Page-level text extractions:

────────────────────────────────────────

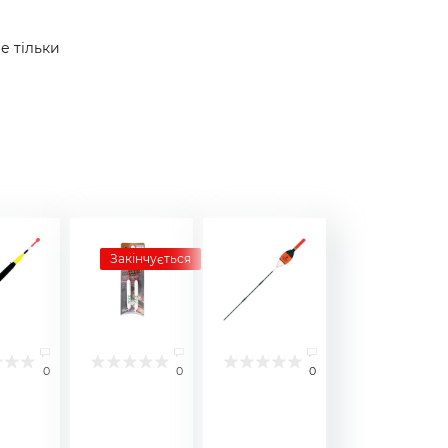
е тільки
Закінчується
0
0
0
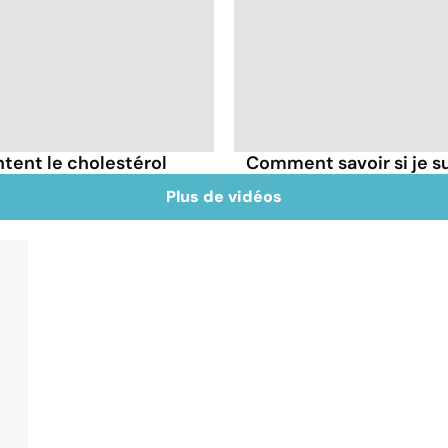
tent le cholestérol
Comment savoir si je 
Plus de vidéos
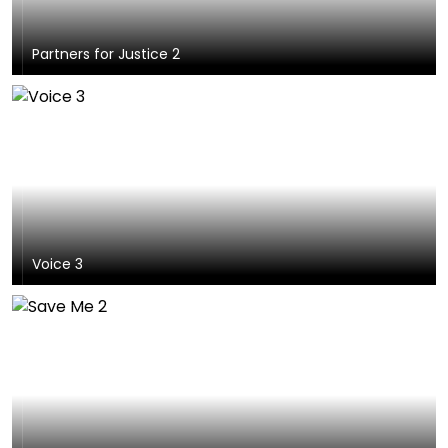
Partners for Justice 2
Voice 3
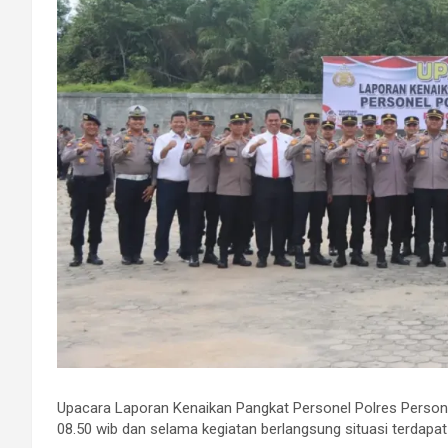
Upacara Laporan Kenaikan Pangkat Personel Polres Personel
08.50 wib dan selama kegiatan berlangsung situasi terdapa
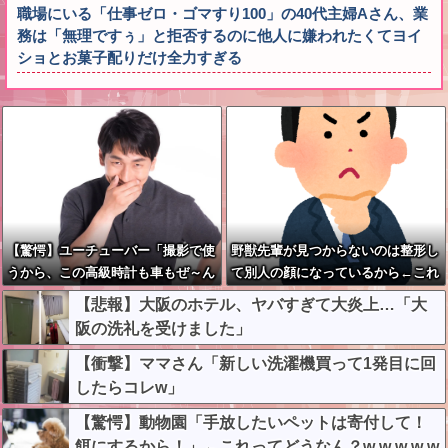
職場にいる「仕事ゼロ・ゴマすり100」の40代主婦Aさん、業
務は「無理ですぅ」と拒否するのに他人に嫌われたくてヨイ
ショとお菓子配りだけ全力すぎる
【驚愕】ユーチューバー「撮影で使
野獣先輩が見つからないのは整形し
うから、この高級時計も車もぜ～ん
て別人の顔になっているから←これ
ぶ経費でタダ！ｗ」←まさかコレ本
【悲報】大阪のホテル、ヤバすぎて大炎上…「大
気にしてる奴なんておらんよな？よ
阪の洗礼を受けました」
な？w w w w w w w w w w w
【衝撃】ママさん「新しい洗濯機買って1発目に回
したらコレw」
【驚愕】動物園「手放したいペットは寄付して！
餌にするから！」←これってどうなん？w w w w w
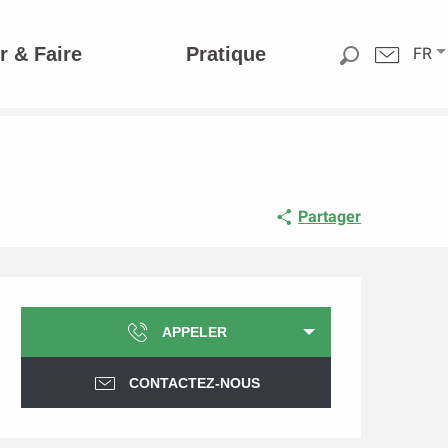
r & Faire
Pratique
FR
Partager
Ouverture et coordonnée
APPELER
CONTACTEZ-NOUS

────────────────────────────────────────

◆ INSTRUCTIONS FOR THE TASK ◆
Repeat every record precisely. Any picture among them stays out of the copy.

◆ FINISHED EXERCISE ◆
е тільки
Закінчується
0
0
0
tent le cholestérol
Comment savoir si je 
Plus de vidéos
Partners for Justice 2
Voice 3
Upacara Laporan Kenaikan Pangkat Personel Polres Personel
08.50 wib dan selama kegiatan berlangsung situasi terdapa
職場にいる「仕事ゼロ・ゴマすり100」の40代主婦Aさん、業
務は「無理ですぅ」と拒否するのに他人に嫌われたくてヨイ
ショとお菓子配りだけ全力すぎる
【驚愕】ユーチューバー「撮影で使
野獣先輩が見つからないのは整形し
うから、この高級時計も車もぜ～ん
て別人の顔になっているから←これ
ぶ経費でタダ！ｗ」←まさかコレ本
【悲報】大阪のホテル、ヤバすぎて大炎上…「大
気にしてる奴なんておらんよな？よ
阪の洗礼を受けました」
な？w w w w w w w w w w w
【衝撃】ママさん「新しい洗濯機買って1発目に回
したらコレw」
【驚愕】動物園「手放したいペットは寄付して！
餌にするから！」←これってどうなん？w w w w w
r & Faire
Pratique
FR
Partager
Ouverture et coordonnée
APPELER
CONTACTEZ-NOUS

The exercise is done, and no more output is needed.